Metadata-Version: 2.4
Name: bm3d-cupy
Version: 0.1.3
Summary: GPU-accelerated BM3D denoising with CuPy
Author: Kaibo Tang
License-Expression: MIT
Keywords: BM3D,CuPy,denoising,image-processing,GPU
Classifier: Development Status :: 3 - Alpha
Classifier: Intended Audience :: Science/Research
Classifier: Programming Language :: Python :: 3
Classifier: Programming Language :: Python :: 3.9
Classifier: Programming Language :: Python :: 3.10
Classifier: Programming Language :: Python :: 3.11
Classifier: Operating System :: OS Independent
Classifier: Topic :: Scientific/Engineering :: Image Processing
Requires-Python: >=3.9
Description-Content-Type: text/markdown
License-File: LICENSE
Requires-Dist: PyWavelets>=1.5
Provides-Extra: cuda12
Requires-Dist: cupy-cuda12x[ctk]>=13.0; extra == "cuda12"
Provides-Extra: cuda13
Requires-Dist: cupy-cuda13x[ctk]>=13.0; extra == "cuda13"
Provides-Extra: benchmark
Requires-Dist: bm3d>=4.0.0; extra == "benchmark"
Requires-Dist: matplotlib>=3.7; extra == "benchmark"
Requires-Dist: scikit-image>=0.22; extra == "benchmark"
Provides-Extra: dev
Requires-Dist: build>=1.2; extra == "dev"
Requires-Dist: twine>=5.0; extra == "dev"
Dynamic: license-file

BM3D with CuPy
==============

This repository contains a GPU-accelerated implementation of BM3D using CuPy. The main script is `bm3d_cupy.py`, which provides a function `bm3d_gpu` that can be used to denoise 2D images of shape `(H, W)` or `(H, W, C)` on the GPU. The `bm3d_cupy_benchmark.py` script benchmarks the performance of the GPU implementation against the CPU version.
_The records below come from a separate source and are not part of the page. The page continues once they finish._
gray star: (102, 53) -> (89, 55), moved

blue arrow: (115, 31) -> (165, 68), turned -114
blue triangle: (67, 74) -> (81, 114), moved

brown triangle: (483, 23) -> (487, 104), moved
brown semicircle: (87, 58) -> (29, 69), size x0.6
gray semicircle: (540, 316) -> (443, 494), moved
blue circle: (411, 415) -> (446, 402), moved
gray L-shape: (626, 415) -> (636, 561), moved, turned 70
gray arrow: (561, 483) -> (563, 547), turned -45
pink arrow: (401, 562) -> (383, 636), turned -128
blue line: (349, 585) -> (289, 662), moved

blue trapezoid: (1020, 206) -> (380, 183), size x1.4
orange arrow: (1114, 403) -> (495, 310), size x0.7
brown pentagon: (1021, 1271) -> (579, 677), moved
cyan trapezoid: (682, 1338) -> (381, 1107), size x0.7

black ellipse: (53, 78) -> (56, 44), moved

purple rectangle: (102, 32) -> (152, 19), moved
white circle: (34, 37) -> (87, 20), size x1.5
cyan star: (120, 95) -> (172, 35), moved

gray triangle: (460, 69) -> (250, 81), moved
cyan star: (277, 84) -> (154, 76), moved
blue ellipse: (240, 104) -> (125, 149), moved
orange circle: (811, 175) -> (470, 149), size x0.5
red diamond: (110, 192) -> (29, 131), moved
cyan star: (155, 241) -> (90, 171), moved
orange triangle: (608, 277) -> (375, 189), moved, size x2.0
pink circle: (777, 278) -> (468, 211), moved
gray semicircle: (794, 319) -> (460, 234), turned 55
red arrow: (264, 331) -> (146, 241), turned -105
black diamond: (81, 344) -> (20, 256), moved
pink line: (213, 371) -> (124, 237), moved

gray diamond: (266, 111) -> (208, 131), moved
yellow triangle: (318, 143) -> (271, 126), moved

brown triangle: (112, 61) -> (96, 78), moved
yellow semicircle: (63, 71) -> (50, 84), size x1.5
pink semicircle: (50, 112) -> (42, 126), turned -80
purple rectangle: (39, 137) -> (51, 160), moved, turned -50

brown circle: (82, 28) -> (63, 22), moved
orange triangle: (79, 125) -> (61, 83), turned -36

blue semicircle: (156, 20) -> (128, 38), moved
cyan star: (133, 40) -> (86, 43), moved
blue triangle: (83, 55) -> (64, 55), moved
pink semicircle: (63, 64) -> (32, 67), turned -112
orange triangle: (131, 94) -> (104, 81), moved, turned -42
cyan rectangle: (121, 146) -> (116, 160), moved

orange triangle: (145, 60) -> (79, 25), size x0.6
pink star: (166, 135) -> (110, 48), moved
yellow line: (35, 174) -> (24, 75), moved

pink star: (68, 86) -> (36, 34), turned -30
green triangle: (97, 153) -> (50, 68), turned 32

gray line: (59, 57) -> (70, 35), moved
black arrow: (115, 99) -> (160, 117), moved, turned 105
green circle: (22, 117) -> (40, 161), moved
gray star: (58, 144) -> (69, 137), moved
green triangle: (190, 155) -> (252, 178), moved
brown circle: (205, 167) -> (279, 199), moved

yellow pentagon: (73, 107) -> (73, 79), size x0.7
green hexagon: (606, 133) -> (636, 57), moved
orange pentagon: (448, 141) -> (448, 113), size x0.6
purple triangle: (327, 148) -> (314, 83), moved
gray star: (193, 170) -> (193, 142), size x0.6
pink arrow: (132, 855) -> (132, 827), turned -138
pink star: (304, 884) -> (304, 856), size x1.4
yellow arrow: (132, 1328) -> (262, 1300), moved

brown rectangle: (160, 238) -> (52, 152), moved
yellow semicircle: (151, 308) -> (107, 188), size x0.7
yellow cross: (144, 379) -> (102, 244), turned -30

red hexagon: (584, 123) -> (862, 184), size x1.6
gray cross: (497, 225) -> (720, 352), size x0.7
This implementation is intended to be as close as possible to the reference CPU implementation in the official BM3D implementation, which can be found [here](https://pypi.org/project/bm3d/). Most of the transforms used in this implementation are exactly the same as the official implementation. 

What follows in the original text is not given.